Q: What does temperature=0 mean and why does it matter?

temperature=0 tells the model to always select the highest-probability token at each step, making the output deterministic (or near-deterministic, depending on the provider's implementation). This is essential for reproducibility: running the same model on the same question twice should produce the same answer. Without temperature=0, stochastic sampling would introduce variance that makes it harder to attribute accuracy differences to the model rather than to random noise.


Q: Can I run only a subset of models to save money?

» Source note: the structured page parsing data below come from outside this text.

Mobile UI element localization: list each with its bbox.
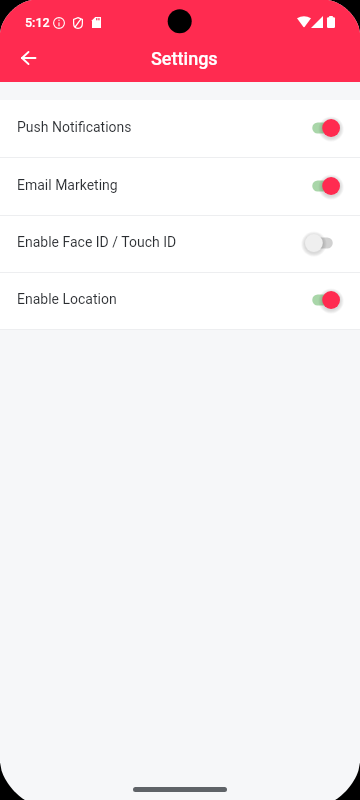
button[interactable]: Back [10,40,46,76]
button[interactable]: Enable Location [0,273,360,329]
button[interactable]: Enable Face ID / Touch ID [0,216,360,272]
staticText: Enable Face ID / Touch ID [17,234,177,250]
staticText: Settings [151,48,218,69]
staticText: 5:12 [25,15,50,30]
staticText: Email Marketing [17,177,118,193]
staticText: Push Notifications [17,119,132,135]
button[interactable]: Email Marketing [0,158,360,215]
button[interactable]: Push Notifications [0,100,360,157]
staticText: Enable Location [17,291,117,307]
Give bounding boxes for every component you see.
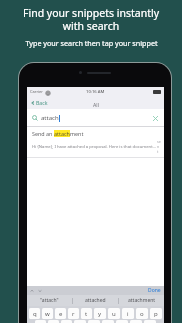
button[interactable]: h <box>102 320 114 323</box>
button[interactable]: j <box>116 320 128 323</box>
button[interactable]: s <box>48 320 59 323</box>
staticText: Back <box>36 99 48 106</box>
button[interactable]: attached <box>73 295 118 306</box>
button[interactable]: a <box>35 320 46 323</box>
button[interactable]: l <box>144 320 156 323</box>
staticText: t <box>85 310 88 318</box>
button[interactable]: Back <box>30 98 49 107</box>
button[interactable]: f <box>74 320 86 323</box>
staticText: Send an <box>32 130 54 137</box>
staticText: w <box>45 310 50 318</box>
button[interactable]: attachment <box>119 295 164 306</box>
staticText: p <box>154 310 158 318</box>
staticText: Hi {Name}, I have attached a proposal. H… <box>32 144 157 150</box>
staticText: Done <box>148 287 161 294</box>
staticText: y <box>98 310 102 318</box>
button[interactable]: e <box>55 308 66 319</box>
button[interactable]: d <box>61 320 72 323</box>
staticText: r <box>72 310 75 318</box>
button[interactable]: Clear search <box>151 114 159 122</box>
staticText: attach <box>54 130 70 137</box>
button[interactable]: Done <box>145 286 164 295</box>
button[interactable]: g <box>88 320 100 323</box>
staticText: ment <box>70 130 84 137</box>
staticText: q <box>33 310 37 318</box>
staticText: Carrier <box>30 89 44 94</box>
button[interactable]: k <box>130 320 142 323</box>
staticText: Find your snippets instantly with search <box>23 6 159 33</box>
button[interactable]: r <box>68 308 79 319</box>
staticText: 10:16 AM <box>86 89 105 95</box>
button[interactable]: w <box>42 308 53 319</box>
staticText: e <box>59 310 63 318</box>
staticText: u <box>112 310 116 318</box>
button[interactable]: Previous <box>30 289 34 293</box>
button[interactable]: "attach" <box>27 295 72 306</box>
staticText: attached <box>85 297 106 304</box>
staticText: "attach" <box>40 297 59 304</box>
button[interactable]: y <box>94 308 106 319</box>
staticText: i <box>127 310 129 318</box>
button[interactable]: p <box>150 308 162 319</box>
staticText: o <box>140 310 144 318</box>
staticText: attach <box>41 114 59 122</box>
button[interactable]: q <box>29 308 40 319</box>
button[interactable]: u <box>108 308 120 319</box>
staticText: attachment <box>128 297 156 304</box>
button[interactable]: Next <box>38 289 42 293</box>
staticText: sent <box>157 139 159 154</box>
button[interactable]: t <box>81 308 92 319</box>
button[interactable]: Send an <box>27 127 164 157</box>
button[interactable]: o <box>136 308 148 319</box>
staticText: All <box>93 101 99 108</box>
button[interactable]: attach <box>27 109 164 126</box>
staticText: Type your search then tap your snippet <box>25 38 158 48</box>
button[interactable]: i <box>122 308 134 319</box>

Yes. Use the --models flag:

python scripts/03_run_evaluation.py \
  --models llama-3.3-70b,deepseek-r1-70b \
  --questions data/sampled/step1_sample.json

All subsequent analysis scripts will process whatever result files exist in evaluation/results/, so partial runs are fully supported.

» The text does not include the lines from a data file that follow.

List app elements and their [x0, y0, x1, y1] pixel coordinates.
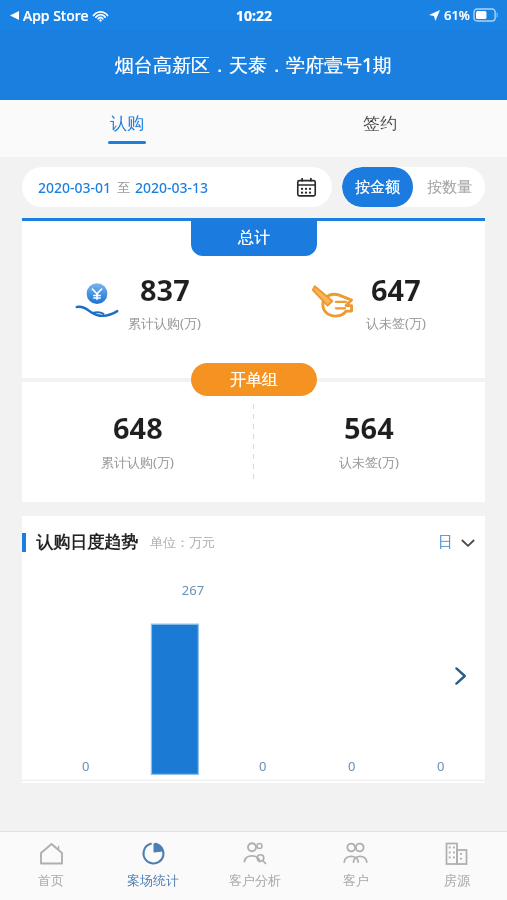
staticText: 客户分析: [229, 872, 281, 888]
staticText: 认购: [110, 113, 144, 134]
staticText: 单位：万元: [150, 534, 215, 550]
staticText: 564: [344, 408, 394, 447]
staticText: 日: [438, 533, 453, 552]
button[interactable]: 开单组: [191, 363, 317, 396]
staticText: 首页: [38, 872, 64, 888]
staticText: 647: [371, 270, 421, 309]
button[interactable]: 客户: [305, 832, 406, 900]
staticText: 0: [82, 757, 90, 775]
staticText: 签约: [363, 113, 397, 134]
staticText: 烟台高新区．天泰．学府壹号1期: [115, 52, 392, 78]
staticText: 10:22: [236, 6, 272, 25]
staticText: 2020-03-13: [135, 178, 209, 197]
staticText: 按数量: [427, 178, 472, 197]
staticText: 累计认购(万): [128, 314, 201, 332]
button[interactable]: 首页: [0, 832, 102, 900]
staticText: 开单组: [230, 370, 278, 390]
staticText: 按金额: [355, 178, 400, 197]
button[interactable]: 2020-03-01: [22, 167, 332, 207]
staticText: 认未签(万): [339, 453, 399, 471]
button[interactable]: 签约: [253, 100, 507, 157]
staticText: 至: [117, 179, 130, 195]
staticText: 0: [259, 757, 267, 775]
staticText: 认购日度趋势: [36, 532, 138, 553]
button[interactable]: 按金额: [342, 167, 413, 207]
button[interactable]: 案场统计: [102, 832, 204, 900]
button[interactable]: 认购: [0, 100, 253, 157]
staticText: 认未签(万): [366, 314, 426, 332]
staticText: 837: [140, 270, 190, 309]
button[interactable]: 日: [428, 527, 485, 558]
staticText: 累计认购(万): [101, 453, 174, 471]
button[interactable]: Next page: [443, 659, 477, 693]
staticText: 房源: [444, 872, 470, 888]
button[interactable]: 按数量: [413, 167, 485, 207]
staticText: 61%: [444, 6, 470, 24]
button[interactable]: 总计: [191, 220, 317, 256]
staticText: 648: [113, 408, 163, 447]
staticText: App Store: [23, 6, 89, 25]
staticText: 0: [348, 757, 356, 775]
button[interactable]: 客户分析: [204, 832, 305, 900]
staticText: 客户: [343, 872, 369, 888]
staticText: 案场统计: [127, 872, 179, 888]
button[interactable]: 房源: [406, 832, 507, 900]
staticText: 2020-03-01: [38, 178, 112, 197]
staticText: 267: [173, 581, 213, 599]
other: Pick date range: [297, 178, 316, 197]
staticText: 0: [437, 757, 445, 775]
staticText: 总计: [238, 228, 270, 248]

Q: How do I add more questions (e.g., 200 per step instead of 100)?

python scripts/02_sample_questions.py --n 200 --seed 42

This overwrites the existing sample files. Re-run script 03 afterward. Note that doubling the question count will approximately double the API cost.


Q: Why do some models return selected_answer = "X"?

"X" is the sentinel value returned when extract_answer() cannot find a clear A/B/C/D selection in the model's response. This happens rarely — primarily when a model produces a very short, non-standard response or when an API error occurs. These responses are counted as incorrect. Check error field in the result JSON for API errors.


Q: How is the expert annotation integrated into the statistical analysis?

Expert scores are stored in the expert_score and expert_notes fields of EvalResult. After the medical co-author completes the annotation sheet (generated by pipeline/evaluation/annotator.py), the filled CSV is merged back using merge_annotations(). The merged results can then be used for correlation analysis between expert score and model accuracy, and for reporting inter-rater reliability if a second annotator reviews a subsample.